Firm took ‘contrarian position’ on retail parks and London office space after Covid
Pre-tax profit shot up at British Land from £15m to £342m, according to the firm’s latest accounts.
The developer’s results for the year to 31 March 2025 also revealed a 1.6% increase in the value of the firm’s properties.
It recorded £454m revenue, down from £575m in the year prior. However, this was largely due to a tenancy being ended early in the 2024 period, which resulted in a £149m premium being recognised on that year’s income statement.
Simon Carter, chief executive of British Land, said the results vindicated its “contrarian position” of investing in offices and retail parks in the immediate aftermath of the pandemic.
Over the past five years, he said, British Land had bought £1.2bn of retail parks and committed to 3m sq ft of best-in-class campus developments, “at a time when there was very little new supply coming into both markets”.
“As a result we are seeing above inflation rental growth as well as renewed investor demand across both markets, enhancing our conviction in our strategy,” he said.
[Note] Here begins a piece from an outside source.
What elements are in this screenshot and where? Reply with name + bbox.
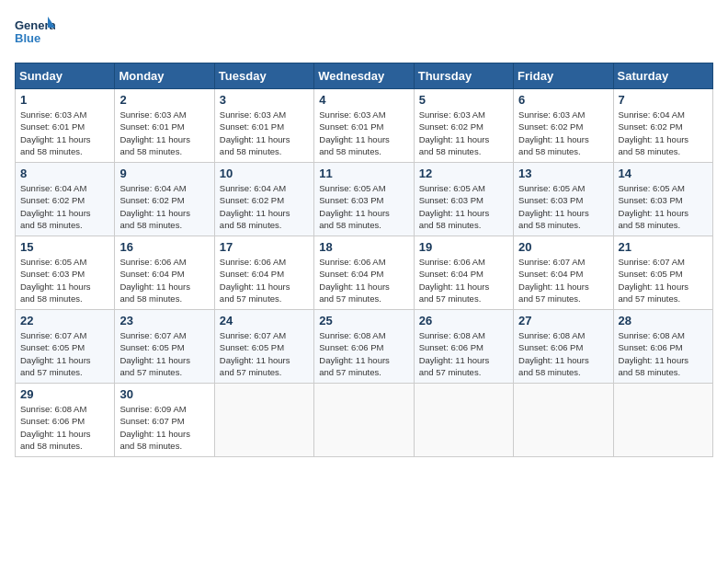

He said retail parks had been the best performing subsector in UK real estate over the past four years, delivering the firm a total property return of 12.7% per annum.
Meanwhile, he said, the return to office was “in full swing”, with Tuesday to Thursday utilisation back at pre-Covid levels.
He said that in the City, there was a 5.3m sq ft shortfall of new or substantially refurbished space to 2029, with unfilled demand for best-in-class space now gravitating to ‘good’ spaces at lower price points.
“To capitalise on these dynamics, we have committed to upgrading Broadgate Tower. The scheme is expected to complete in late 2026,” he said.
British Land is currently on site with 2.4m sq ft of space, although it said increased interest rates in FY24 had led it to increase the level of return it required for new developments.
Plot A in Canada Water and 1 Broadgate are expected to complete in the second quarter, while 1 Triton Square is set to complete in the third.
Mandela Way, an urban logistics hub in Southwark, is also due to complete in the third quarter, while another hub a mile away at Verney Road is in its near-term pipeline.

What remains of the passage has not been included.